→ WORK TO COMPLETE
Find the string "données" in the listing below and return each line it appears in.

→ EXTRACTED ENTRIES

####################

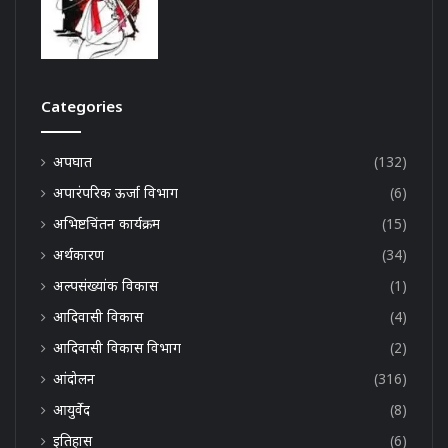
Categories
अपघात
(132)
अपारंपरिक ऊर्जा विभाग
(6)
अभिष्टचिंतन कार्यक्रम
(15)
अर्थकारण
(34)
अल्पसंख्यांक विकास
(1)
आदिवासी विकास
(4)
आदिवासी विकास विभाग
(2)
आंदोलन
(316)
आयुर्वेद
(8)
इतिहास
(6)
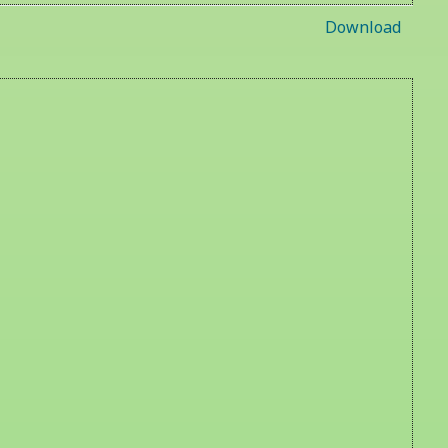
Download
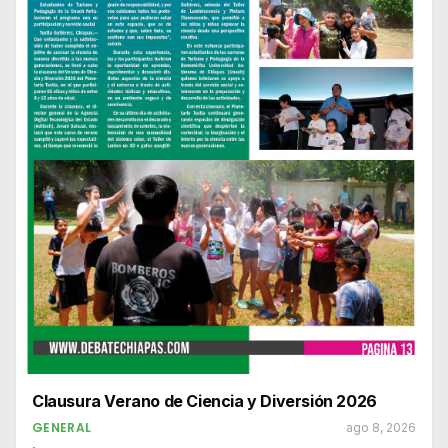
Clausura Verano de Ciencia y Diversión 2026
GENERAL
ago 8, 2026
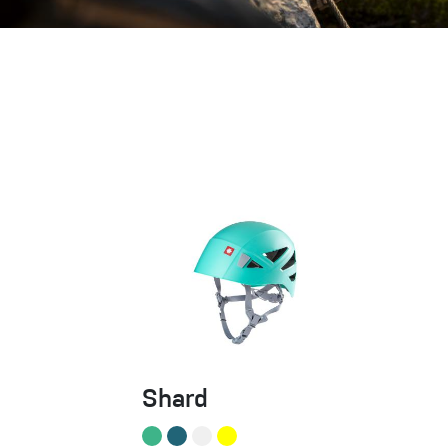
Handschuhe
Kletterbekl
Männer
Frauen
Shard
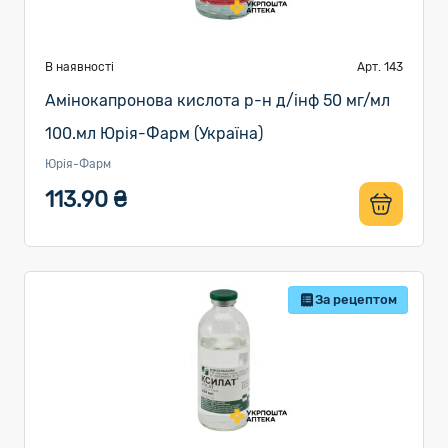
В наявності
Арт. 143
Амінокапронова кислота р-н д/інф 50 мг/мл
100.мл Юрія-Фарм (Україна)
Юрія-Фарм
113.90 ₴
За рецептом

####################

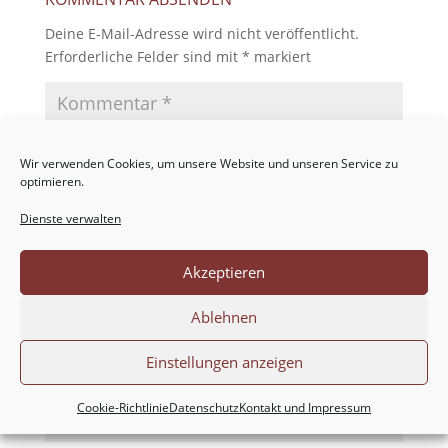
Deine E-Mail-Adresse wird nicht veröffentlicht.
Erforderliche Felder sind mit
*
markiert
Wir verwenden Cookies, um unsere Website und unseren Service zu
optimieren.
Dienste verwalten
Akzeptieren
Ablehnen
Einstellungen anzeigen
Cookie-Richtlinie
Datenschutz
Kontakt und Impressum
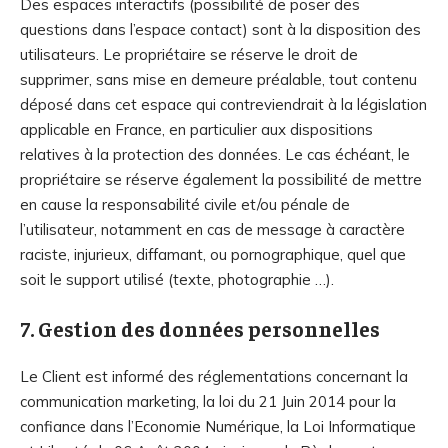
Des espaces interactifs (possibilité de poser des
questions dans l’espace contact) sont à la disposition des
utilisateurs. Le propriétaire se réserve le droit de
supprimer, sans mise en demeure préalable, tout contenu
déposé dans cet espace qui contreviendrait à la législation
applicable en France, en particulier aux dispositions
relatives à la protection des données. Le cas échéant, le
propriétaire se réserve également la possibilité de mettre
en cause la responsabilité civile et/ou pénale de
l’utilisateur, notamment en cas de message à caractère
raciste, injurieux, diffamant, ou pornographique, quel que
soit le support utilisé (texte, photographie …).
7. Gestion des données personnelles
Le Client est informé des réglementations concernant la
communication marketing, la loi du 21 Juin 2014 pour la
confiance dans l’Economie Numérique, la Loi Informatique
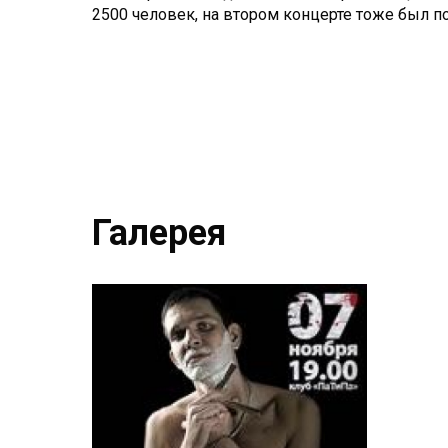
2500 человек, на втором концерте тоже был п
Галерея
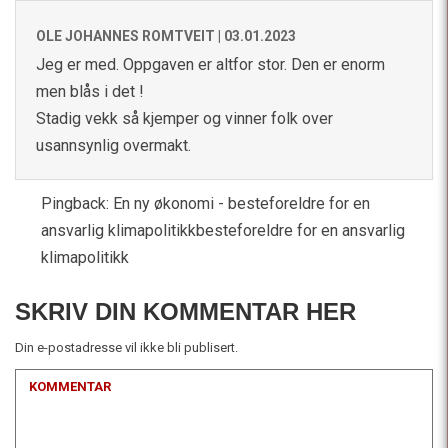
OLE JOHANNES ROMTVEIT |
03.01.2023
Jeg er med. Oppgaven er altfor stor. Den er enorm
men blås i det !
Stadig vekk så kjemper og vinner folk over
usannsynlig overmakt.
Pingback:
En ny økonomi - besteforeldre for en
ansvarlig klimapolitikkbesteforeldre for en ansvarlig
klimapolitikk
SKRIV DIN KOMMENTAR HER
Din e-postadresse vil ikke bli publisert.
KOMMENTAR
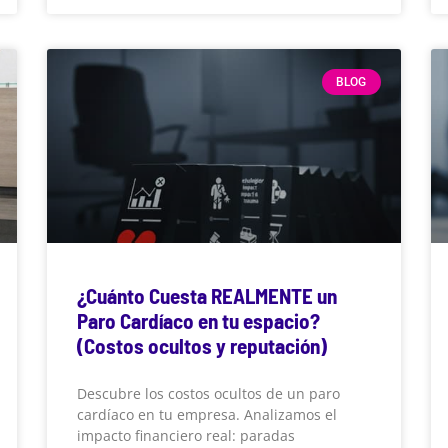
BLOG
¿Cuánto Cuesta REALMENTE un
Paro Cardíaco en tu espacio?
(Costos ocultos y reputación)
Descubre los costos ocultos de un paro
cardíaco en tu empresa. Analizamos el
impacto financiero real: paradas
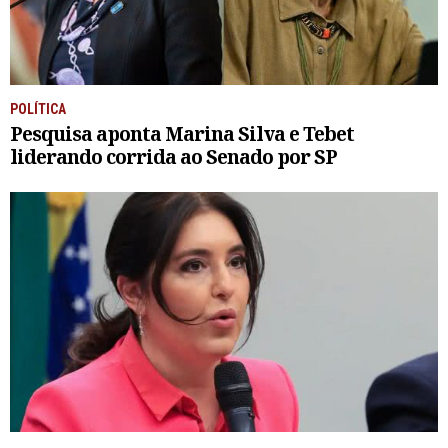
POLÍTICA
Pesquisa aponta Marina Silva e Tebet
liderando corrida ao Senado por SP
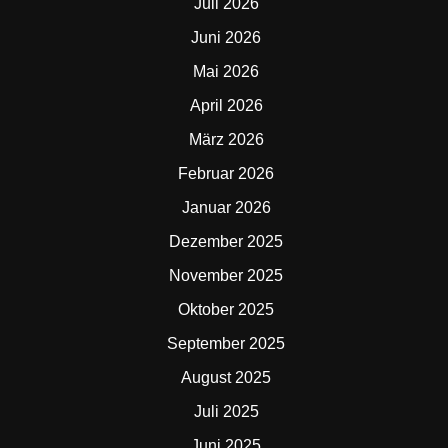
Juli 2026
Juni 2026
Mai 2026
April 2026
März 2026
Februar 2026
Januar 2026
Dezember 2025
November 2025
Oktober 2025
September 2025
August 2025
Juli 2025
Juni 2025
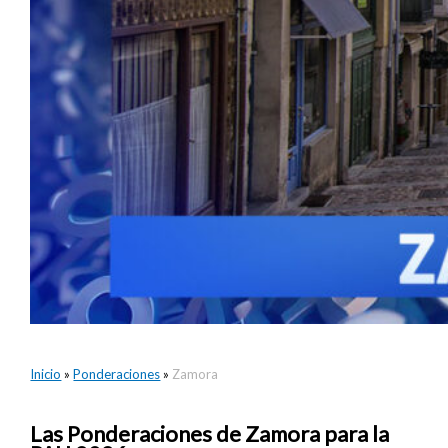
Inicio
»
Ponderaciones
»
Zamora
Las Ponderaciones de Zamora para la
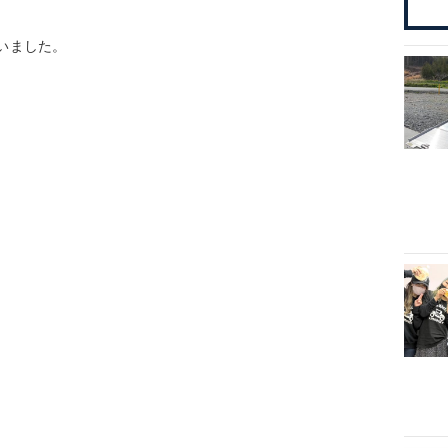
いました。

####################

→ RESULT
relatives à la protection des données. Le cas échéant, le
7. Gestion des données personnelles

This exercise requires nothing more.